Obtaining the Ore

Mining uranium involves the same processes used to mine many other metals. Depending on the deposit, uranium is mined in one of three ways. Deposits close to the surface can be recovered using the open pit mining method. Underground mining methods are used for deep deposits. In some circumstances, ore may be mined by in situ recovery, a process that dissolves the uranium while still underground and then pumps a uranium-bearing solution to the surface.

Open pit mining

When uranium ore is found near the surface, generally less than 100 metres deep, it is typically extracted by open pit mining. Soil and waste rock is removed using conventional earth moving processes to access the ore. The walls of the pit are mined in a series of benches to prevent them from collapsing. To mine each bench, holes are drilled into the rock and loaded with explosives, which are detonated to break up the rock. The resulting broken rock is loaded into large trucks that carry up to 200 tonnes of material and hauled to a mill for processing.

Underground mining

It's generally not practical or economic to use the open pit method to mine uranium orebodies located more than 100 metres below the surface. Underground mining methods may be used mine such deposits if the grade and quantity of ore is sufficient. For example, Cameco's McArthur River and Cigar Lake orebodies are located between 400 and 600 metres below the surface. The high ore grades of these deposits, about 100 times the world average, allow underground mining.
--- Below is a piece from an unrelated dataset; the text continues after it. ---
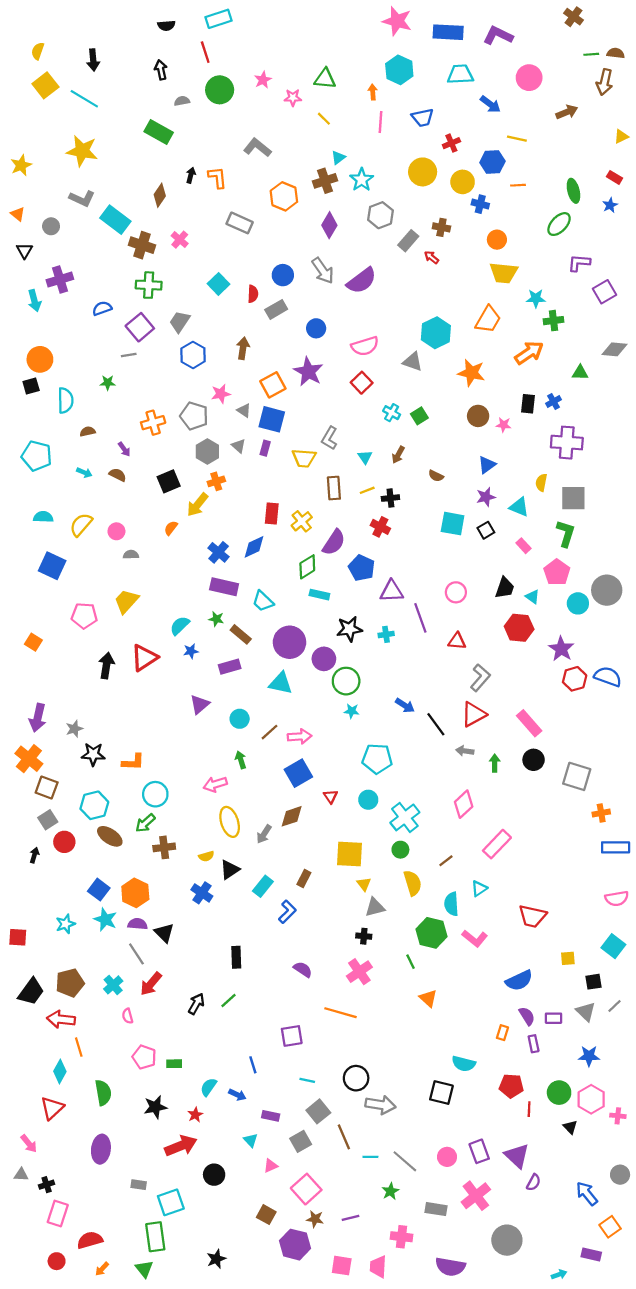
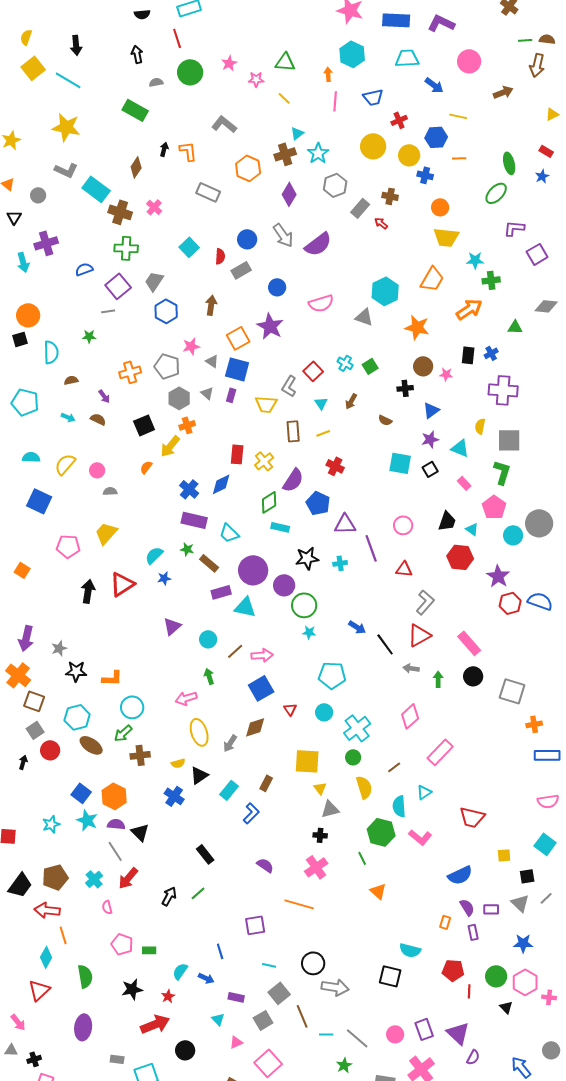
red square: (362, 383) -> (313, 371), moved
black cross: (390, 498) -> (405, 388), moved
purple rectangle: (230, 667) -> (221, 592), moved
black rectangle: (236, 957) -> (205, 854), turned -36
Cameco Fuel Cycle - Raisebore Mining

The first step in underground mining is to access the ore. Access to underground deposits is gained by digging vertical shafts or declines to the depth of the ore. A series of horizontal tunnels, ramps and chambers are then developed to access the ore. Uranium ore can be removed using a range of mining methods depending upon the characteristics of the deposit.

Cameco Fuel Cycle - Jet Bore Mining

At the McArthur River mine, a raisebore method is employed, which requires development above and below the orebody. In this method, a revolving reaming head is pulled up through the orebody creating a vertical tunnel or raise. Ore falls through the raise to the lower chamber where it is collected using remote-controlled front-end loaders and delivered to underground processing circuits where it is ground, mixed with water, and pumped to the surface in slurry form. Once a raise is completed, the opening in the rock is backfilled with concrete.

At Cigar Lake, Cameco plans to use a jet-bore mining method that will use highly pressurized water to remove the ore. The jet-bore system will be deployed in tunnels beneath the deposit to spray out cavities in the orebody. The resulting mixture of ore and water is then piped to underground processing circuits where it will be ground, thickened and pumped to the surface. As at McArthur River, the cavities from which the ore has been removed will be backfilled with concrete.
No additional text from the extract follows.